What is needed
The data should be transcribed in its entirety, word for word.

Records for this exercise
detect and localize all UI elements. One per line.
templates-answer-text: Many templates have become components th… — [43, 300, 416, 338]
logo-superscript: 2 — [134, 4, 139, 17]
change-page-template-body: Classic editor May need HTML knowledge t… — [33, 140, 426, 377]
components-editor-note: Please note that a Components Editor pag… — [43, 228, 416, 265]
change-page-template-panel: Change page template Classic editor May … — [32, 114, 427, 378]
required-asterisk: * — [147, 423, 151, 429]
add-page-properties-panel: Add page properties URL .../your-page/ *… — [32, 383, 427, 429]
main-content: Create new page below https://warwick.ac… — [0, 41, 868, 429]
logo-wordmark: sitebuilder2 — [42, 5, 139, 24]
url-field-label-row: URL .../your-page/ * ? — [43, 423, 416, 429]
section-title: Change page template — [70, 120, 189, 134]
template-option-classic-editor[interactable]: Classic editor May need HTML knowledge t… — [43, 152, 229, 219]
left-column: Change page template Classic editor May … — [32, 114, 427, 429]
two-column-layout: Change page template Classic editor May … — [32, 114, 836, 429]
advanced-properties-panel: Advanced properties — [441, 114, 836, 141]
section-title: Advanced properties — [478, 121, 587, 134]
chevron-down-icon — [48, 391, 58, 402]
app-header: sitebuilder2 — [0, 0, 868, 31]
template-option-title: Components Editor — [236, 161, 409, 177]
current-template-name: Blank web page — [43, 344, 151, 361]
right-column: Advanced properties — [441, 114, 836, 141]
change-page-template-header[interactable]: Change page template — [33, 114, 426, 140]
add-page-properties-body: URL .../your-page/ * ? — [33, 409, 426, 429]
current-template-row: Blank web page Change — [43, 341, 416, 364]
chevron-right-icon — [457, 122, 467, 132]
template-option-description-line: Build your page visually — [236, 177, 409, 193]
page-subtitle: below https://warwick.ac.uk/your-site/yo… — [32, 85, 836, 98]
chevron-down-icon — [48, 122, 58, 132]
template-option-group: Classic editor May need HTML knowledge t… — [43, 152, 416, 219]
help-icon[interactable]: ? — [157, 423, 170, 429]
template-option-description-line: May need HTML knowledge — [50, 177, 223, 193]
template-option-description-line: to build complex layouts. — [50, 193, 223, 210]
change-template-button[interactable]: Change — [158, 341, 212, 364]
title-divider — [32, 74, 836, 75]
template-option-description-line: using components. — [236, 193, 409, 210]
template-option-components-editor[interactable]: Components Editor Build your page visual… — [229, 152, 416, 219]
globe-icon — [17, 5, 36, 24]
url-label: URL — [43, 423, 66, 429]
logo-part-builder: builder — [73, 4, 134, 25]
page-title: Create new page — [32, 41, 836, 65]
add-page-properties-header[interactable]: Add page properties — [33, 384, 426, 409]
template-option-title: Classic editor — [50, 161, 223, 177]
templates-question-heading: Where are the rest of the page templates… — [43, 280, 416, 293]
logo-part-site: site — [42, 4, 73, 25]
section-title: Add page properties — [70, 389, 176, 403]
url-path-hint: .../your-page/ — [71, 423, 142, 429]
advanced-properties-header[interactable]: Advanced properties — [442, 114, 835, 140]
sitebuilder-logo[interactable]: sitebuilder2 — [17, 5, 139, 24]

Answer for the task
detect and localize all UI elements. One per line.
templates-answer-text: Many templates have become components th… — [43, 300, 416, 338]
logo-superscript: 2 — [134, 4, 139, 17]
change-page-template-body: Classic editor May need HTML knowledge t… — [33, 140, 426, 377]
components-editor-note: Please note that a Components Editor pag… — [43, 228, 416, 265]
change-page-template-panel: Change page template Classic editor May … — [32, 114, 427, 378]
required-asterisk: * — [147, 423, 151, 429]
add-page-properties-panel: Add page properties URL .../your-page/ *… — [32, 383, 427, 429]
main-content: Create new page below https://warwick.ac… — [0, 41, 868, 429]
logo-wordmark: sitebuilder2 — [42, 5, 139, 24]
url-field-label-row: URL .../your-page/ * ? — [43, 423, 416, 429]
section-title: Change page template — [70, 120, 189, 134]
template-option-classic-editor[interactable]: Classic editor May need HTML knowledge t… — [43, 152, 229, 219]
left-column: Change page template Classic editor May … — [32, 114, 427, 429]
two-column-layout: Change page template Classic editor May … — [32, 114, 836, 429]
advanced-properties-panel: Advanced properties — [441, 114, 836, 141]
section-title: Advanced properties — [478, 121, 587, 134]
chevron-down-icon — [48, 391, 58, 402]
app-header: sitebuilder2 — [0, 0, 868, 31]
template-option-title: Components Editor — [236, 161, 409, 177]
current-template-name: Blank web page — [43, 344, 151, 361]
right-column: Advanced properties — [441, 114, 836, 141]
change-page-template-header[interactable]: Change page template — [33, 114, 426, 140]
add-page-properties-body: URL .../your-page/ * ? — [33, 409, 426, 429]
current-template-row: Blank web page Change — [43, 341, 416, 364]
chevron-right-icon — [457, 122, 467, 132]
template-option-description-line: Build your page visually — [236, 177, 409, 193]
page-subtitle: below https://warwick.ac.uk/your-site/yo… — [32, 85, 836, 98]
chevron-down-icon — [48, 122, 58, 132]
template-option-group: Classic editor May need HTML knowledge t… — [43, 152, 416, 219]
help-icon[interactable]: ? — [157, 423, 170, 429]
template-option-description-line: May need HTML knowledge — [50, 177, 223, 193]
template-option-description-line: to build complex layouts. — [50, 193, 223, 210]
change-template-button[interactable]: Change — [158, 341, 212, 364]
title-divider — [32, 74, 836, 75]
template-option-description-line: using components. — [236, 193, 409, 210]
template-option-components-editor[interactable]: Components Editor Build your page visual… — [229, 152, 416, 219]
globe-icon — [17, 5, 36, 24]
url-label: URL — [43, 423, 66, 429]
logo-part-builder: builder — [73, 4, 134, 25]
page-title: Create new page — [32, 41, 836, 65]
add-page-properties-header[interactable]: Add page properties — [33, 384, 426, 409]
template-option-title: Classic editor — [50, 161, 223, 177]
templates-question-heading: Where are the rest of the page templates… — [43, 280, 416, 293]
logo-part-site: site — [42, 4, 73, 25]
section-title: Add page properties — [70, 389, 176, 403]
url-path-hint: .../your-page/ — [71, 423, 142, 429]
advanced-properties-header[interactable]: Advanced properties — [442, 114, 835, 140]
sitebuilder-logo[interactable]: sitebuilder2 — [17, 5, 139, 24]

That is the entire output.